**PROBLEM REQUIREMENTS:**
Images do not belong in the copy; retype the rest of the entries below exactly.

### DATA LISTING ###

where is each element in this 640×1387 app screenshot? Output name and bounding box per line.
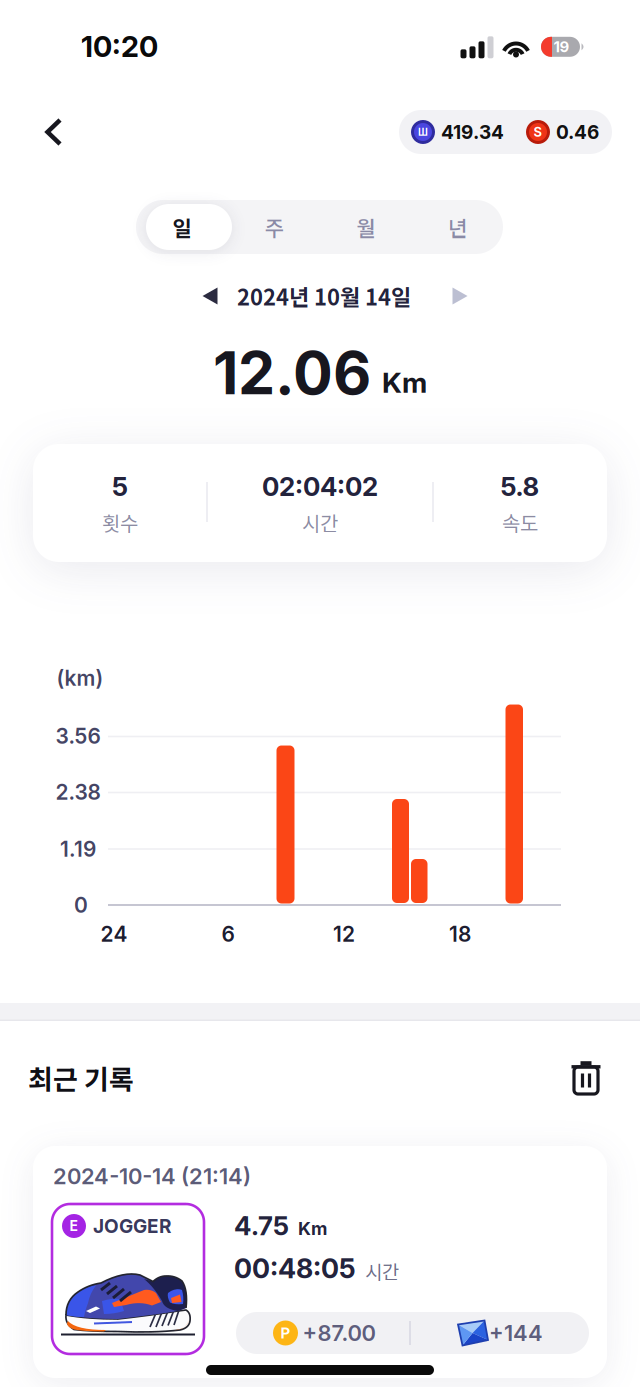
button[interactable]: 2024-10-14 (21:14) xyxy=(33,1146,640,1387)
button[interactable]: Next day xyxy=(441,277,479,315)
staticText: 12.06 xyxy=(213,337,371,408)
staticText: 6 xyxy=(222,921,234,947)
staticText: 5 xyxy=(112,471,128,502)
button[interactable]: 년 xyxy=(412,200,503,254)
staticText: 1.19 xyxy=(60,836,96,862)
staticText: S xyxy=(534,124,542,140)
staticText: 시간 xyxy=(365,1257,399,1284)
staticText: 12 xyxy=(333,921,355,947)
button[interactable]: Back xyxy=(32,110,76,154)
staticText: 0 xyxy=(74,892,88,918)
staticText: 속도 xyxy=(502,508,538,537)
staticText: 2.38 xyxy=(56,779,100,805)
staticText: 횟수 xyxy=(102,508,138,537)
staticText: 00:48:05 xyxy=(234,1252,356,1285)
staticText: +87.00 xyxy=(302,1320,376,1346)
staticText: P xyxy=(280,1324,290,1342)
staticText: 2024-10-14 (21:14) xyxy=(53,1163,251,1190)
staticText: 19 xyxy=(554,38,570,56)
button[interactable]: 일 xyxy=(136,200,228,254)
button[interactable]: Delete records xyxy=(571,1060,615,1104)
staticText: +144 xyxy=(489,1320,543,1346)
staticText: 419.34 xyxy=(441,120,504,144)
staticText: 년 xyxy=(448,212,467,242)
staticText: 2024년 10월 14일 xyxy=(237,280,411,312)
staticText: 24 xyxy=(100,921,128,947)
staticText: 주 xyxy=(264,212,284,242)
button[interactable]: Wallet balance xyxy=(399,110,612,154)
button[interactable]: 월 xyxy=(320,200,412,254)
staticText: 월 xyxy=(356,212,376,242)
staticText: 0.46 xyxy=(556,120,599,144)
staticText: E xyxy=(70,1218,78,1234)
staticText: Km xyxy=(298,1218,327,1240)
button[interactable]: 주 xyxy=(228,200,320,254)
button[interactable]: Previous day xyxy=(191,277,229,315)
staticText: Km xyxy=(382,366,427,399)
staticText: (km) xyxy=(56,665,104,691)
staticText: 02:04:02 xyxy=(262,471,378,502)
staticText: Ш xyxy=(418,126,428,138)
staticText: 시간 xyxy=(302,508,338,537)
staticText: 4.75 xyxy=(234,1210,289,1242)
staticText: 일 xyxy=(172,212,192,242)
staticText: 18 xyxy=(449,921,471,947)
staticText: 5.8 xyxy=(500,471,540,502)
staticText: JOGGER xyxy=(93,1214,171,1238)
staticText: 10:20 xyxy=(81,29,158,64)
staticText: 최근 기록 xyxy=(28,1058,134,1098)
staticText: 3.56 xyxy=(56,723,100,749)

###

**SOLUTION TO THE PROBLEM:**
where is each element in this 640×1387 app screenshot? Output name and bounding box per line.
button[interactable]: 2024-10-14 (21:14) xyxy=(33,1146,640,1387)
button[interactable]: Next day xyxy=(441,277,479,315)
staticText: 12.06 xyxy=(213,337,371,408)
staticText: 6 xyxy=(222,921,234,947)
staticText: 5 xyxy=(112,471,128,502)
button[interactable]: 년 xyxy=(412,200,503,254)
staticText: 1.19 xyxy=(60,836,96,862)
staticText: S xyxy=(534,124,542,140)
staticText: 시간 xyxy=(365,1257,399,1284)
staticText: 12 xyxy=(333,921,355,947)
button[interactable]: Back xyxy=(32,110,76,154)
staticText: 0 xyxy=(74,892,88,918)
staticText: 속도 xyxy=(502,508,538,537)
staticText: 2.38 xyxy=(56,779,100,805)
staticText: 횟수 xyxy=(102,508,138,537)
staticText: 00:48:05 xyxy=(234,1252,356,1285)
staticText: +87.00 xyxy=(302,1320,376,1346)
staticText: P xyxy=(280,1324,290,1342)
staticText: 2024-10-14 (21:14) xyxy=(53,1163,251,1190)
staticText: 19 xyxy=(554,38,570,56)
button[interactable]: 일 xyxy=(136,200,228,254)
button[interactable]: Delete records xyxy=(571,1060,615,1104)
staticText: +144 xyxy=(489,1320,543,1346)
staticText: 419.34 xyxy=(441,120,504,144)
staticText: 년 xyxy=(448,212,467,242)
staticText: 2024년 10월 14일 xyxy=(237,280,411,312)
staticText: 24 xyxy=(100,921,128,947)
staticText: 주 xyxy=(264,212,284,242)
button[interactable]: Wallet balance xyxy=(399,110,612,154)
button[interactable]: 월 xyxy=(320,200,412,254)
staticText: 월 xyxy=(356,212,376,242)
staticText: 0.46 xyxy=(556,120,599,144)
staticText: E xyxy=(70,1218,78,1234)
staticText: Km xyxy=(298,1218,327,1240)
button[interactable]: 주 xyxy=(228,200,320,254)
button[interactable]: Previous day xyxy=(191,277,229,315)
staticText: Km xyxy=(382,366,427,399)
staticText: (km) xyxy=(56,665,104,691)
staticText: 02:04:02 xyxy=(262,471,378,502)
staticText: Ш xyxy=(418,126,428,138)
staticText: 시간 xyxy=(302,508,338,537)
staticText: 4.75 xyxy=(234,1210,289,1242)
staticText: 일 xyxy=(172,212,192,242)
staticText: 18 xyxy=(449,921,471,947)
staticText: 5.8 xyxy=(500,471,540,502)
staticText: JOGGER xyxy=(93,1214,171,1238)
staticText: 10:20 xyxy=(81,29,158,64)
staticText: 최근 기록 xyxy=(28,1058,134,1098)
staticText: 3.56 xyxy=(56,723,100,749)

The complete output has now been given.